Namun di sisi lain banyak juga kasus pelecehan seksual yang memang benar-benar terjadi. Sebut saja kasus Harvey Weinstein atau Louis C.K (saya juga menulis sedikit cerita tentang ini di sini). Kisah perempuan-perempuan ini sungguh memilukan. Ketidakberdayaan akibat dominasi pria-pria ini dalam industri mereka membuat korban mereka harus “memaklumi” bahwa ini adalah jalan menuju sukses yang mereka idam-idamkan dan semua orang melaui jalan yang sama.
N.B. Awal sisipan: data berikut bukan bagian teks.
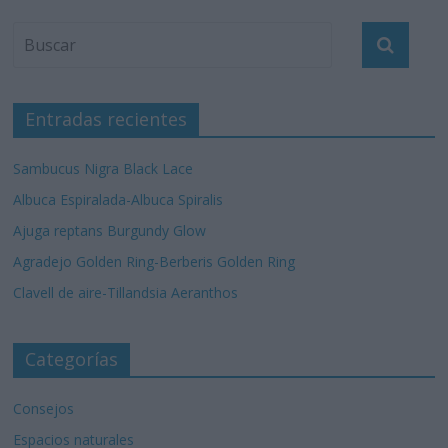
Entradas recientes
Sambucus Nigra Black Lace
Albuca Espiralada-Albuca Spiralis
Ajuga reptans Burgundy Glow
Agradejo Golden Ring-Berberis Golden Ring
Clavell de aire-Tillandsia Aeranthos
Categorías
Consejos
Espacios naturales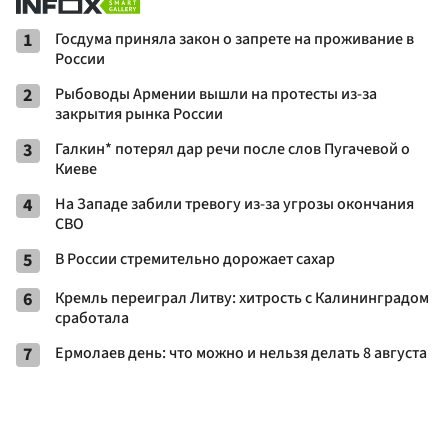
1
Госдума приняла закон о запрете на проживание в
России
2
Рыбоводы Армении вышли на протесты из-за
закрытия рынка России
3
Галкин* потерял дар речи после слов Пугачевой о
Киеве
4
На Западе забили тревогу из-за угрозы окончания
СВО
5
В России стремительно дорожает сахар
6
Кремль переиграл Литву: хитрость с Калининградом
сработала
7
Ермолаев день: что можно и нельзя делать 8 августа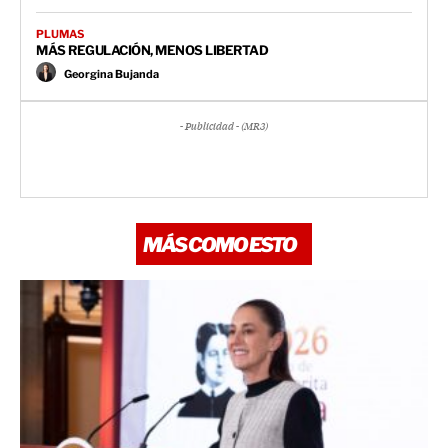
PLUMAS
MÁS REGULACIÓN, MENOS LIBERTAD
Georgina Bujanda
- Publicidad - (MR3)
MÁS COMO ESTO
Pemakluman seperti ini terjadi dimana-mana. Ketakutan akan kehilangan pekerjaan atau bahkan rasa malu menjadi korban pelecehan seksual membuat mereka takut melaporkan perbuatan ini.
Tapi narasi berlawanan berlaku bagi mereka yang juga memanfaatkan seksualitas untuk naik level. Skenario-skenario Bill Clinton-Lewinsky bukan cuma terjadi di Gedung putih atau Sinetron-sinetron yang sering muncul di Televisi. Saya cuma bisa menduga itu terjadi juga di sekitar kita. Beberapa orang sanggup melakukan apa saja untuk naik ke level berikutnya.
Tidur dengan orang yang tepat untuk menjadi manager atau memakai pakaian terbuka untuk menambah jumlah followers tentu adalah sesuatu yang sah-sah saja dilakukan. Itu sebuah strategi dan bukan kejahatan. Namun niat sayangnya berada pada level pikiran dan akan selalu berada di sana. Tidak ada cara membuktikan secara sahih bahwa tindakan yang orang lakukan dimotivasi oleh niat yang jahat. Seorang influencer bisa saja berdalih bahwa pakaian yang mereka kenakan adalah ekspresi dari personality mereka dan bukan karena ingin viral.
Tapi itu bisa saja memang ekspresi dari personality mereka dan kita tidak akan pernah tahu mana yang benar.
Referensi:
Manalastas, E. J., & David, C. C. (2018). Valuation of Women’s Virginity in the Philippines. Asian Women, 34(1).